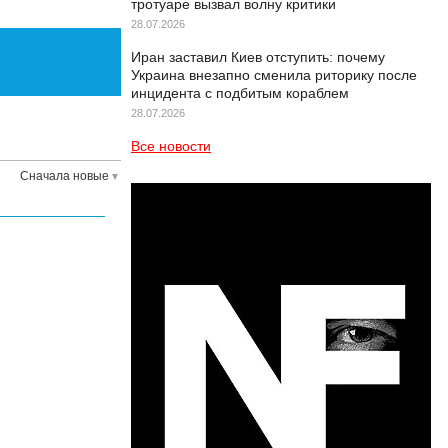
тротуаре вызвал волну критики
28.07.2026
Иран заставил Киев отступить: почему
Украина внезапно сменила риторику после
инцидента с подбитым кораблем
28.07.2026
Все новости
Сначала новые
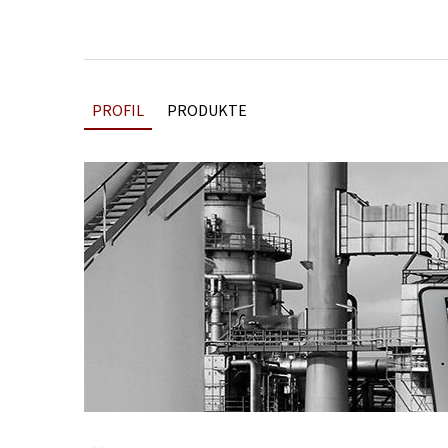
PROFIL
PRODUKTE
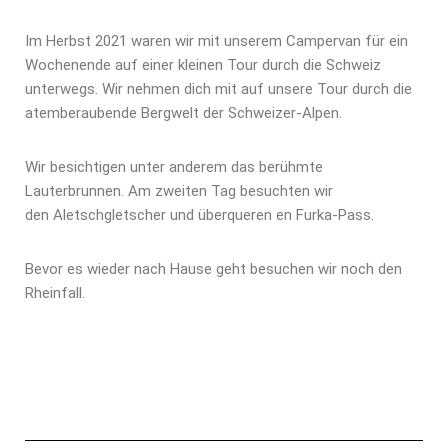
Im Herbst 2021 waren wir mit unserem Campervan für ein
Wochenende auf einer kleinen Tour durch die Schweiz
unterwegs. Wir nehmen dich mit auf unsere Tour durch die
atemberaubende Bergwelt der Schweizer-Alpen.
Wir besichtigen unter anderem das berühmte
Lauterbrunnen. Am zweiten Tag besuchten wir
den Aletschgletscher und überqueren en Furka-Pass.
Bevor es wieder nach Hause geht besuchen wir noch den
Rheinfall.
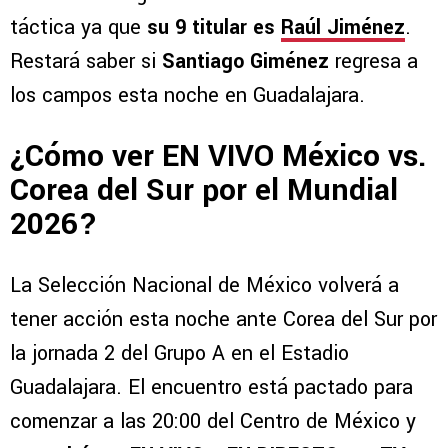
táctica ya que
su 9 titular es
Raúl Jiménez
.
Restará saber si
Santiago Giménez
regresa a
los campos esta noche en Guadalajara.
¿Cómo ver EN VIVO México vs.
Corea del Sur por el Mundial
2026?
La Selección Nacional de México volverá a
tener acción esta noche ante Corea del Sur por
la jornada 2 del Grupo A en el Estadio
Guadalajara. El encuentro está pactado para
comenzar a las 20:00 del Centro de México y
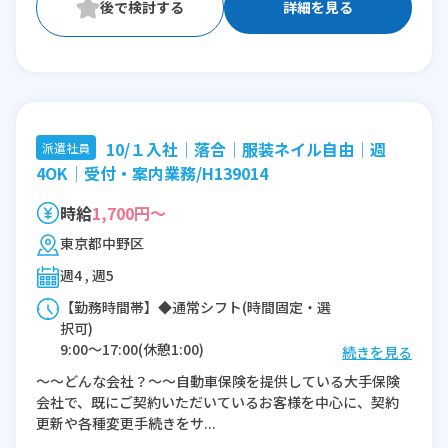
詳細を見る
10/１入社│落合│服装ネイル自由│週
派遣社員
4OK│受付・案内業務/H139014
時給
1,700円～
東京都中野区
週4 , 週5
【勤務時間帯】◆通常シフト(時間固定・選
択可)
9:00〜17:00(休憩1:00)
続きを見る
～～どんな会社？～～自動車保険を提供している大手保険
※残業：0〜10時間程度/月
会社で、既にご契約いただいているお客様を中心に、契約
※時短：◆時短相談可能：10時-16時、11-
更新や各種変更手続きをサ...
17時など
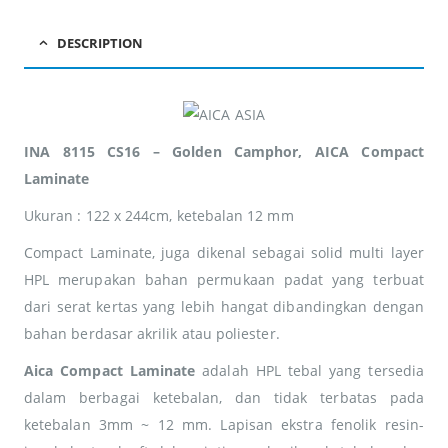
DESCRIPTION
INA 8115 CS16 – Golden Camphor, AICA Compact
Laminate
Ukuran : 122 x 244cm, ketebalan 12 mm
Compact Laminate, juga dikenal sebagai solid multi layer
HPL merupakan bahan permukaan padat yang terbuat
dari serat kertas yang lebih hangat dibandingkan dengan
bahan berdasar akrilik atau poliester.
Aica
Compact Laminate
adalah HPL tebal yang tersedia
dalam berbagai ketebalan, dan tidak terbatas pada
ketebalan 3mm ~ 12 mm. Lapisan ekstra fenolik resin-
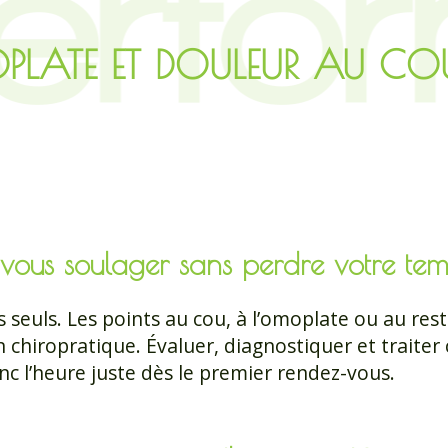
PLATE ET DOULEUR AU CO
r vous soulager sans perdre votre te
 seuls. Les points au cou, à l’omoplate ou au res
 chiropratique. Évaluer, diagnostiquer et traite
c l’heure juste dès le premier rendez-vous.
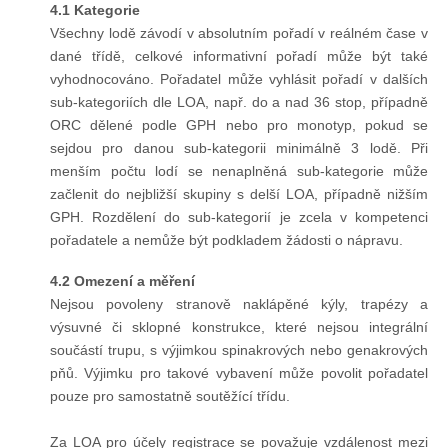
4.1 Kategorie
Všechny lodě závodí v absolutním pořadí v reálném čase v
dané třídě, celkové informativní pořadí může být také
vyhodnocováno. Pořadatel může vyhlásit pořadí v dalších
sub-kategoriích dle LOA, např. do a nad 36 stop, případně
ORC dělené podle GPH nebo pro monotyp, pokud se
sejdou pro danou sub-kategorii minimálně 3 lodě. Při
menším počtu lodí se nenaplněná sub-kategorie může
začlenit do nejbližší skupiny s delší LOA, případně nižším
GPH. Rozdělení do sub-kategorií je zcela v kompetenci
pořadatele a nemůže být podkladem žádosti o nápravu.
4.2 Omezení a měření
Nejsou povoleny stranově naklápěné kýly, trapézy a
výsuvné či sklopné konstrukce, které nejsou integrální
součástí trupu, s výjimkou spinakrových nebo genakrových
pňů. Výjimku pro takové vybavení může povolit pořadatel
pouze pro samostatně soutěžící třídu.
Za LOA pro účely registrace se považuje vzdálenost mezi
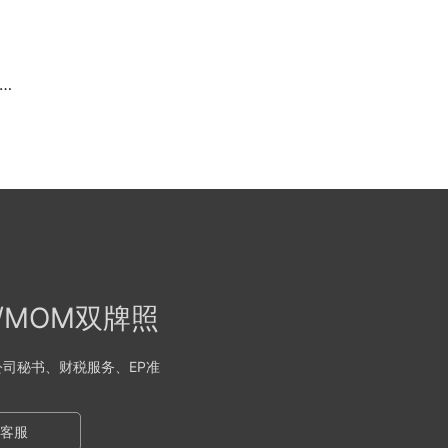
A/MOM双牌照
司秘书、财税服务、EP准
客服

┄┄┄┄┄┄┄┄┄┄

▶ Problem to work on
Each line above is to be repeated exactly as written; no picture is carried over.

▶ Task solution
тротуаре вызвал волну критики
28.07.2026
Иран заставил Киев отступить: почему
Украина внезапно сменила риторику после
инцидента с подбитым кораблем
28.07.2026
Все новости
Сначала новые
PROFIL
PRODUKTE
Im Herbst 2021 waren wir mit unserem Campervan für ein
Wochenende auf einer kleinen Tour durch die Schweiz
unterwegs. Wir nehmen dich mit auf unsere Tour durch die
atemberaubende Bergwelt der Schweizer-Alpen.
Wir besichtigen unter anderem das berühmte
Lauterbrunnen. Am zweiten Tag besuchten wir
den Aletschgletscher und überqueren en Furka-Pass.
Bevor es wieder nach Hause geht besuchen wir noch den
Rheinfall.
táctica ya que
su 9 titular es
Raúl Jiménez
.
Restará saber si
Santiago Giménez
regresa a
los campos esta noche en Guadalajara.
¿Cómo ver EN VIVO México vs.
Corea del Sur por el Mundial
2026?
La Selección Nacional de México volverá a
tener acción esta noche ante Corea del Sur por
la jornada 2 del Grupo A en el Estadio
Guadalajara. El encuentro está pactado para
comenzar a las 20:00 del Centro de México y
詳細を見る
10/１入社│落合│服装ネイル自由│週
派遣社員
4OK│受付・案内業務/H139014
時給
1,700円～
東京都中野区
週4 , 週5
【勤務時間帯】◆通常シフト(時間固定・選
択可)
9:00〜17:00(休憩1:00)
続きを見る
～～どんな会社？～～自動車保険を提供している大手保険
※残業：0〜10時間程度/月
会社で、既にご契約いただいているお客様を中心に、契約
※時短：◆時短相談可能：10時-16時、11-
更新や各種変更手続きをサ...
17時など
DESCRIPTION
INA 8115 CS16 – Golden Camphor, AICA Compact
Laminate
Ukuran : 122 x 244cm, ketebalan 12 mm
Compact Laminate, juga dikenal sebagai solid multi layer
HPL merupakan bahan permukaan padat yang terbuat
dari serat kertas yang lebih hangat dibandingkan dengan
bahan berdasar akrilik atau poliester.
Aica
Compact Laminate
adalah HPL tebal yang tersedia
dalam berbagai ketebalan, dan tidak terbatas pada
ketebalan 3mm ~ 12 mm. Lapisan ekstra fenolik resin-
PLATE ET DOULEUR AU CO
r vous soulager sans perdre votre te
 seuls. Les points au cou, à l’omoplate ou au res
 chiropratique. Évaluer, diagnostiquer et traite
c l’heure juste dès le premier rendez-vous.
4.1 Kategorie
Všechny lodě závodí v absolutním pořadí v reálném čase v
dané třídě, celkové informativní pořadí může být také
vyhodnocováno. Pořadatel může vyhlásit pořadí v dalších
sub-kategoriích dle LOA, např. do a nad 36 stop, případně
ORC dělené podle GPH nebo pro monotyp, pokud se
sejdou pro danou sub-kategorii minimálně 3 lodě. Při
menším počtu lodí se nenaplněná sub-kategorie může
začlenit do nejbližší skupiny s delší LOA, případně nižším
GPH. Rozdělení do sub-kategorií je zcela v kompetenci
pořadatele a nemůže být podkladem žádosti o nápravu.
4.2 Omezení a měření
Nejsou povoleny stranově naklápěné kýly, trapézy a
výsuvné či sklopné konstrukce, které nejsou integrální
součástí trupu, s výjimkou spinakrových nebo genakrových
pňů. Výjimku pro takové vybavení může povolit pořadatel
pouze pro samostatně soutěžící třídu.
Za LOA pro účely registrace se považuje vzdálenost mezi
A/MOM双牌照
司秘书、财税服务、EP准
客服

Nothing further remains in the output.